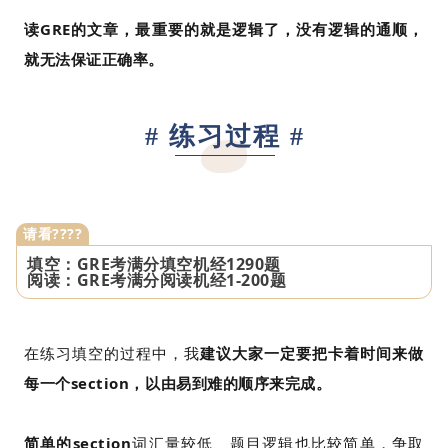
读GRE的文章，最重要的就是逻辑了，没有逻辑的通顺，
就无法保证正确率。
# 练习过程 #
请看????
填空：GRE考满分填空机经1290题
阅读：GRE考满分阅读机经1-200题
在练习填空的过程中，我
建议大家一定要把卡着时间来做
每一个section，以由易到难的顺序来完成。
简单的section
词汇量较低、题目逻辑也比较简单，争取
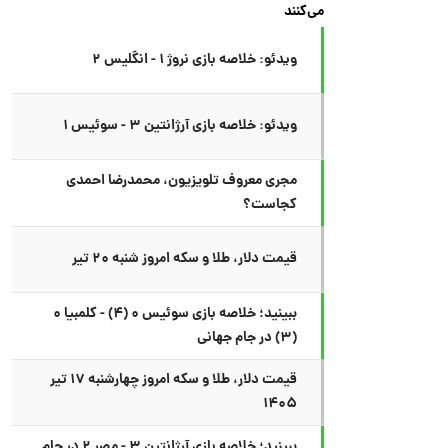
می‌کنند
ویدئو: خلاصه بازی نروژ ۱ - انگلیس ۲
ویدئو: خلاصه بازی آرژانتین ۳ - سوئیس ۱
مجری معروف تلویزیون، محمدرضا احمدی
کجاست؟
قیمت دلار، طلا و سکه امروز شنبه ۲۰ تیر
ببینید؛ خلاصه بازی سوئیس ۰ (۴) - کلمبیا ۰
(۳) در جام جهانی
قیمت دلار، طلا و سکه امروز چهارشنبه ۱۷ تیر
۱۴۰۵
ببینید؛ خلاصه بازی آرژانتین ۳ - مصر ۲ در جام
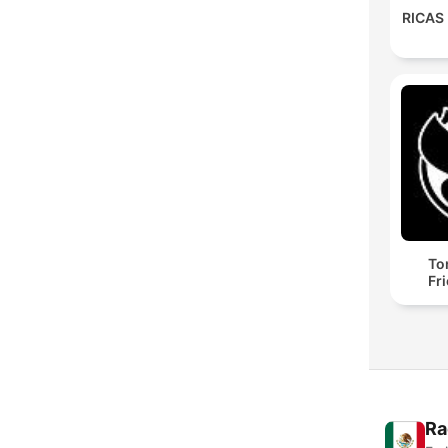
RICAS
To
Fr
Ra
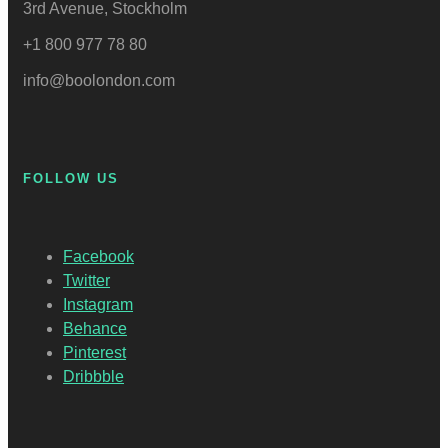
3rd Avenue, Stockholm
+1 800 977 78 80
info@boolondon.com
FOLLOW US
Facebook
Twitter
Instagram
Behance
Pinterest
Dribbble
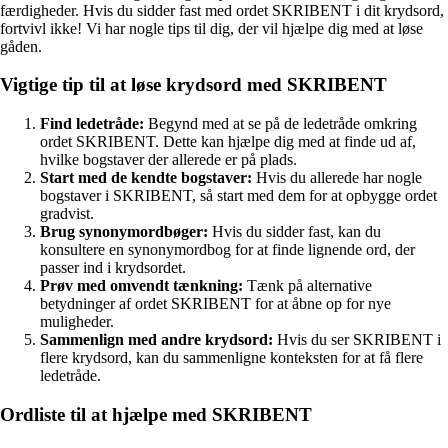
færdigheder. Hvis du sidder fast med ordet SKRIBENT i dit krydsord,
fortvivl ikke! Vi har nogle tips til dig, der vil hjælpe dig med at løse
gåden.
Vigtige tip til at løse krydsord med SKRIBENT
Find ledetråde:
Begynd med at se på de ledetråde omkring
ordet SKRIBENT. Dette kan hjælpe dig med at finde ud af,
hvilke bogstaver der allerede er på plads.
Start med de kendte bogstaver:
Hvis du allerede har nogle
bogstaver i SKRIBENT, så start med dem for at opbygge ordet
gradvist.
Brug synonymordbøger:
Hvis du sidder fast, kan du
konsultere en synonymordbog for at finde lignende ord, der
passer ind i krydsordet.
Prøv med omvendt tænkning:
Tænk på alternative
betydninger af ordet SKRIBENT for at åbne op for nye
muligheder.
Sammenlign med andre krydsord:
Hvis du ser SKRIBENT i
flere krydsord, kan du sammenligne konteksten for at få flere
ledetråde.
Ordliste til at hjælpe med SKRIBENT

What you have to do:
Within the listing, how many lines hold "دلار"? Write only that number.

Task result:
2